> [ACTION ITEM]:
Take the material below and extract the lines from the one with "Kräuterspirituosen (Ouzo, Pastis, Absinth)" through the one with "ausgezeichnet. – Eine", word for word, without pictures.
** RECORDS SHOWN follows **
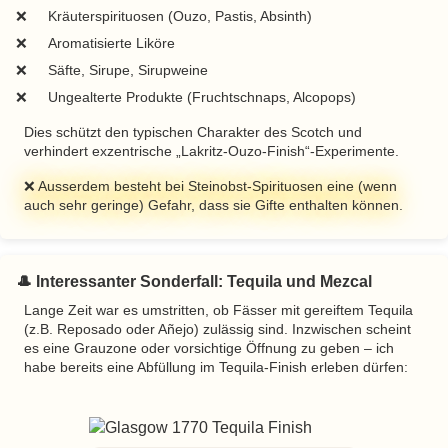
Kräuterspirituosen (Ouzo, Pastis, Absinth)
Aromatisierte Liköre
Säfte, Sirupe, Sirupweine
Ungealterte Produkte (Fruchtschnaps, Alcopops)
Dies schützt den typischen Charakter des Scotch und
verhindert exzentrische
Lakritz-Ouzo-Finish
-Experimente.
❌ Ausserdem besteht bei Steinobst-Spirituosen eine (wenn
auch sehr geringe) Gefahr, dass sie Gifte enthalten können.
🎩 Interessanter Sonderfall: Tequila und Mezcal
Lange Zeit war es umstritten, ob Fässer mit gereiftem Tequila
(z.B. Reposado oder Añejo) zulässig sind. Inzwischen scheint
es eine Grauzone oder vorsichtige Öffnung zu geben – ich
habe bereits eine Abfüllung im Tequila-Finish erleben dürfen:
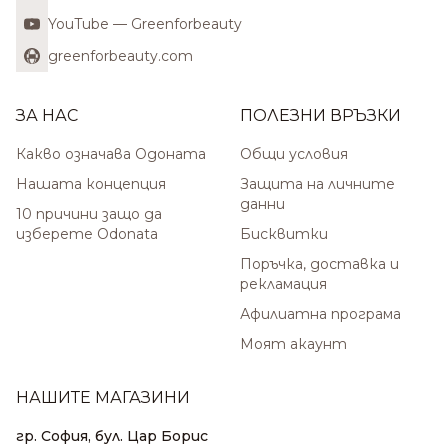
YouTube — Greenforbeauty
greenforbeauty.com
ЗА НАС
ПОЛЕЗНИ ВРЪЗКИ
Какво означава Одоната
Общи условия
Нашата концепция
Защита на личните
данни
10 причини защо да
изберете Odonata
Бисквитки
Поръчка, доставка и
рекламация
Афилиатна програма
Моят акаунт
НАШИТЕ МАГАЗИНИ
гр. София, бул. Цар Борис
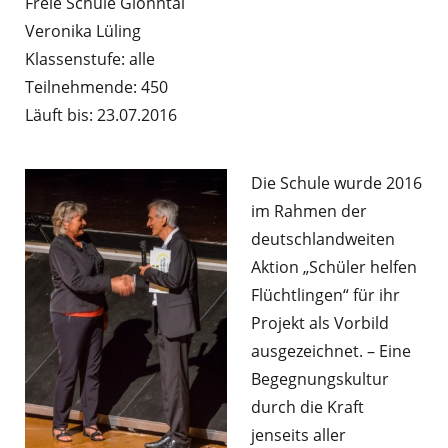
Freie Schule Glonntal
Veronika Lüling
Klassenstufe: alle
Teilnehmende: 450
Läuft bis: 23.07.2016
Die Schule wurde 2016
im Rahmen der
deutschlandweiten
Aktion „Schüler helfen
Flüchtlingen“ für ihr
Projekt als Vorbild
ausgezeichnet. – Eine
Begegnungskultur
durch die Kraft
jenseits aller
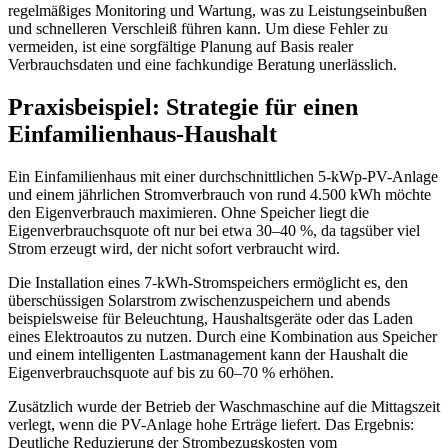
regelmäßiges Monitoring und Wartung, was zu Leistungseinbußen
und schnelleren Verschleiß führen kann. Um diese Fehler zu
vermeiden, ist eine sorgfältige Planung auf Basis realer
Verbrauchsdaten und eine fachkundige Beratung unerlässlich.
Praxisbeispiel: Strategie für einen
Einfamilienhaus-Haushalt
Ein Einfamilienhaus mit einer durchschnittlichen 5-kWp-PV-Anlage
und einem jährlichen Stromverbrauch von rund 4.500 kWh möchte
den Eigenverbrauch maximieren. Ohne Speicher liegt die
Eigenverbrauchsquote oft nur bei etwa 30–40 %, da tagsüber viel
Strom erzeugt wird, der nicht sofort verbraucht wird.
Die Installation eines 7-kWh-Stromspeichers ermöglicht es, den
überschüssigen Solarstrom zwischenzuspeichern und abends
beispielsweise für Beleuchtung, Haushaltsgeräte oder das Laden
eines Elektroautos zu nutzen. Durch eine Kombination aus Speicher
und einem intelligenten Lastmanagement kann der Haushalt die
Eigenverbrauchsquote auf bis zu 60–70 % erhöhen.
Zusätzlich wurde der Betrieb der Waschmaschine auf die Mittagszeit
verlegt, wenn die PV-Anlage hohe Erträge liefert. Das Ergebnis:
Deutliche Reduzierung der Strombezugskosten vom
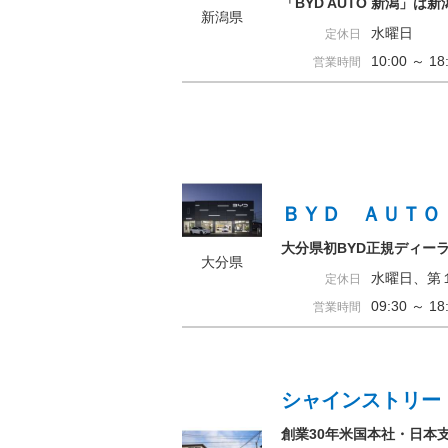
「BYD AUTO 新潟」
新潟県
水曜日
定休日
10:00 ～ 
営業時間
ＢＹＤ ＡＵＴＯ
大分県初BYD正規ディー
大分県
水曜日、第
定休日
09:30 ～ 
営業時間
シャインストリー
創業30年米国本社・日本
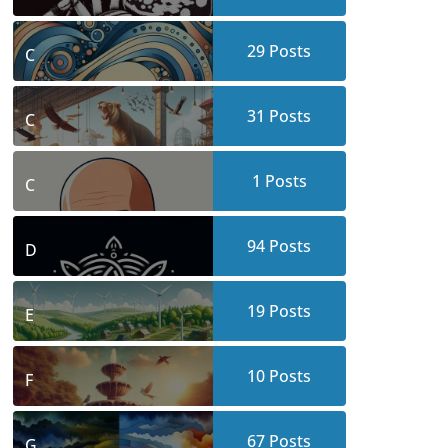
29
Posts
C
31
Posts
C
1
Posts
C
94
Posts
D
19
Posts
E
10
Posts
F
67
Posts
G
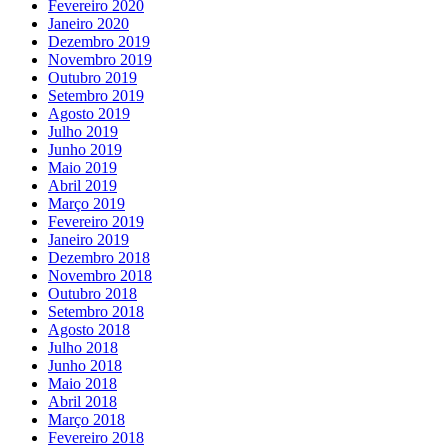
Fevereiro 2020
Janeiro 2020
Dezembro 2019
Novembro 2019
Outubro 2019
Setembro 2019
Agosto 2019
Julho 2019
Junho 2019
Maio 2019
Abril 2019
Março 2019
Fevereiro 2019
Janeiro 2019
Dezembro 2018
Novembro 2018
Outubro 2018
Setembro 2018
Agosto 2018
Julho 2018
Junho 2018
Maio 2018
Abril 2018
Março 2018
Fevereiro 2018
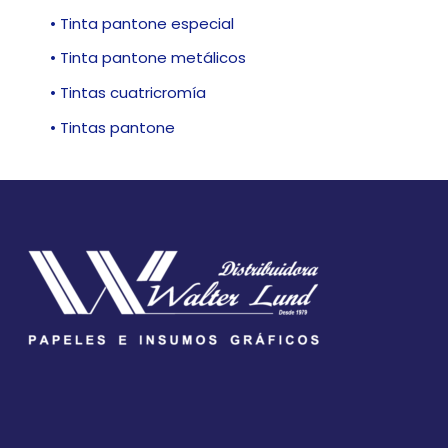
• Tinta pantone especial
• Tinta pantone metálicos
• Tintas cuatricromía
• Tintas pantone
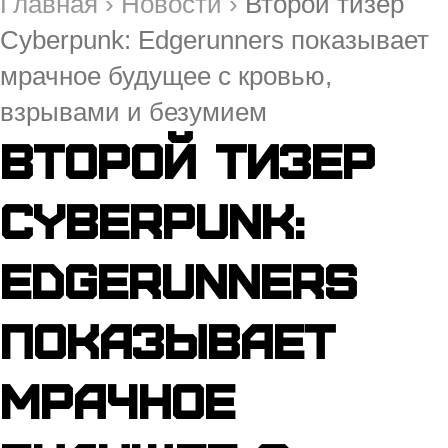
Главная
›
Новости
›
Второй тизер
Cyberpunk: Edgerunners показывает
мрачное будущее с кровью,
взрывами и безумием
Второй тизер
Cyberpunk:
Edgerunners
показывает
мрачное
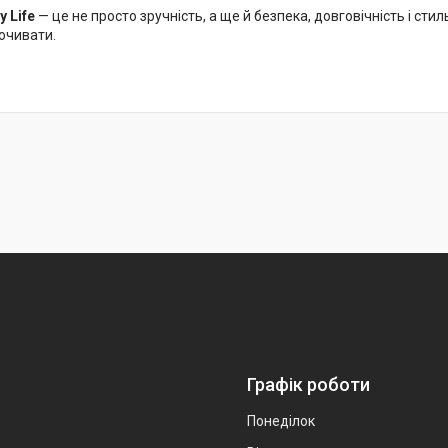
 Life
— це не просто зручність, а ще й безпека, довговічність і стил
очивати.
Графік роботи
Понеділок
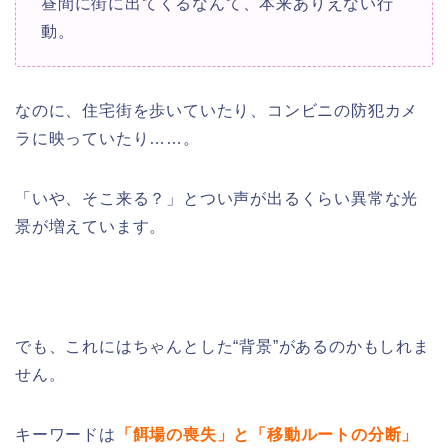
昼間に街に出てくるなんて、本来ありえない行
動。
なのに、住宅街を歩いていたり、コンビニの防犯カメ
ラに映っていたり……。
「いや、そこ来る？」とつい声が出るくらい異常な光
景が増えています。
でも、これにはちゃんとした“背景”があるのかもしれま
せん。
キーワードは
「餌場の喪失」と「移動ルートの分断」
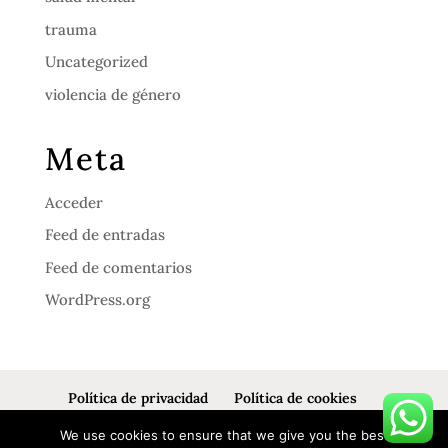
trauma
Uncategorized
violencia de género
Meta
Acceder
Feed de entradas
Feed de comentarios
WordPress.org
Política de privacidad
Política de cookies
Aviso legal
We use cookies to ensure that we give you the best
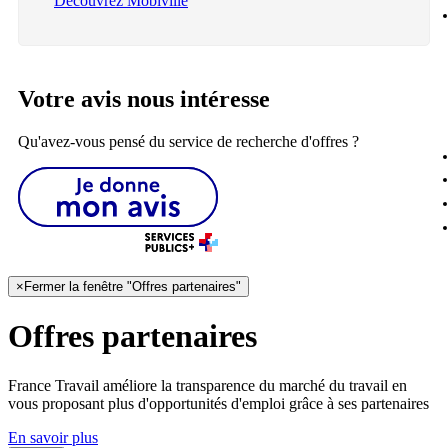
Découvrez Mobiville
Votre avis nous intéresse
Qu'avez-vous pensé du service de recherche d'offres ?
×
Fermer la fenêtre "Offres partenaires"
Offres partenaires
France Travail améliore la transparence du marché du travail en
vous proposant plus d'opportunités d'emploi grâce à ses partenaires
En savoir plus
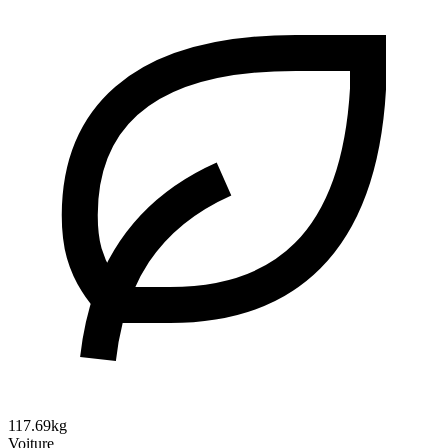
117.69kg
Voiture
** End of RECORDS SHOWN **
** RECORDS SHOWN follows **
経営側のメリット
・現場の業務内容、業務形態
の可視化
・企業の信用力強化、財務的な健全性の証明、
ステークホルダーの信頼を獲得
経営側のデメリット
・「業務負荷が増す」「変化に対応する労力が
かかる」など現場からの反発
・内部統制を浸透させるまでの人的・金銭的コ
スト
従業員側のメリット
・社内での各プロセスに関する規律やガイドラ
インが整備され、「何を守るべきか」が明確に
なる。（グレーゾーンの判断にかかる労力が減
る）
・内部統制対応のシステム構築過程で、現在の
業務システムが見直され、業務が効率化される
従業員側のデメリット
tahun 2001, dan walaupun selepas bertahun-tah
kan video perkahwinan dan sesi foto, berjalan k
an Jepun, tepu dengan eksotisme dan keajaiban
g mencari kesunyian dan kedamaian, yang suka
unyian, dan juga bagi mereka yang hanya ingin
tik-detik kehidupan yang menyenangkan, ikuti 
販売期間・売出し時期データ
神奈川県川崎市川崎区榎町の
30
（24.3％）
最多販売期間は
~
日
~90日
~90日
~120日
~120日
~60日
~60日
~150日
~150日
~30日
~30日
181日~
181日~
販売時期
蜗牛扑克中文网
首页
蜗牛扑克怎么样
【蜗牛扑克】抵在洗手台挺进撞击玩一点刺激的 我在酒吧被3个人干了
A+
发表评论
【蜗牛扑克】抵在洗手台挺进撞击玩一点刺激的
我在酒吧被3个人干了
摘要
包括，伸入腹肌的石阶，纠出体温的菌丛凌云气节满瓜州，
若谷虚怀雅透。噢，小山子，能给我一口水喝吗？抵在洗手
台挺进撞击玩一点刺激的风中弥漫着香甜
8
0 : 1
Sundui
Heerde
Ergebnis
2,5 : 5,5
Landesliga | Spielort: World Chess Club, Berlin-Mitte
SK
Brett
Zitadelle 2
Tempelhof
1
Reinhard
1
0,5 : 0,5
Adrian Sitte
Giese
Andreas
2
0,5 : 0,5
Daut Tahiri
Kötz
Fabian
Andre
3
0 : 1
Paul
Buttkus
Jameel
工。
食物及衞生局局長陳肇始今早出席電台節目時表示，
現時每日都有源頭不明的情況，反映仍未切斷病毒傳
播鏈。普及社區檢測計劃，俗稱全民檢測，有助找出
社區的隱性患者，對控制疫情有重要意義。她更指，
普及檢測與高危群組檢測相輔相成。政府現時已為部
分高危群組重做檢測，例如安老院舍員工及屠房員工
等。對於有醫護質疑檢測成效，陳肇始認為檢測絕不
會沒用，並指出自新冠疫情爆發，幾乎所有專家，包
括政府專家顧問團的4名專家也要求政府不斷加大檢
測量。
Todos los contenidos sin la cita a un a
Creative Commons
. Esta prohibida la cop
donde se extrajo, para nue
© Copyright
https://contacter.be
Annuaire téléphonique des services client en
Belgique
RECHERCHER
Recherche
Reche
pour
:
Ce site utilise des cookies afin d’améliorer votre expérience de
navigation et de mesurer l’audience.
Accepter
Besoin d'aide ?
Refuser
** End of RECORDS SHOWN **
> [EXERCISE RESULT]:
Kräuterspirituosen (Ouzo, Pastis, Absinth)
Aromatisierte Liköre
Säfte, Sirupe, Sirupweine
Ungealterte Produkte (Fruchtschnaps, Alcopops)
Dies schützt den typischen Charakter des Scotch und
verhindert exzentrische
Lakritz-Ouzo-Finish
-Experimente.
❌ Ausserdem besteht bei Steinobst-Spirituosen eine (wenn
auch sehr geringe) Gefahr, dass sie Gifte enthalten können.
🎩 Interessanter Sonderfall: Tequila und Mezcal
Lange Zeit war es umstritten, ob Fässer mit gereiftem Tequila
(z.B. Reposado oder Añejo) zulässig sind. Inzwischen scheint
es eine Grauzone oder vorsichtige Öffnung zu geben – ich
habe bereits eine Abfüllung im Tequila-Finish erleben dürfen:
YouTube — Greenforbeauty
greenforbeauty.com
ЗА НАС
ПОЛЕЗНИ ВРЪЗКИ
Какво означава Одоната
Общи условия
Нашата концепция
Защита на личните
данни
10 причини защо да
изберете Odonata
Бисквитки
Поръчка, доставка и
рекламация
Афилиатна програма
Моят акаунт
НАШИТЕ МАГАЗИНИ
гр. София, бул. Цар Борис
Freie Schule Glonntal
Veronika Lüling
Klassenstufe: alle
Teilnehmende: 450
Läuft bis: 23.07.2016
Die Schule wurde 2016
im Rahmen der
deutschlandweiten
Aktion „Schüler helfen
Flüchtlingen“ für ihr
Projekt als Vorbild
ausgezeichnet. – Eine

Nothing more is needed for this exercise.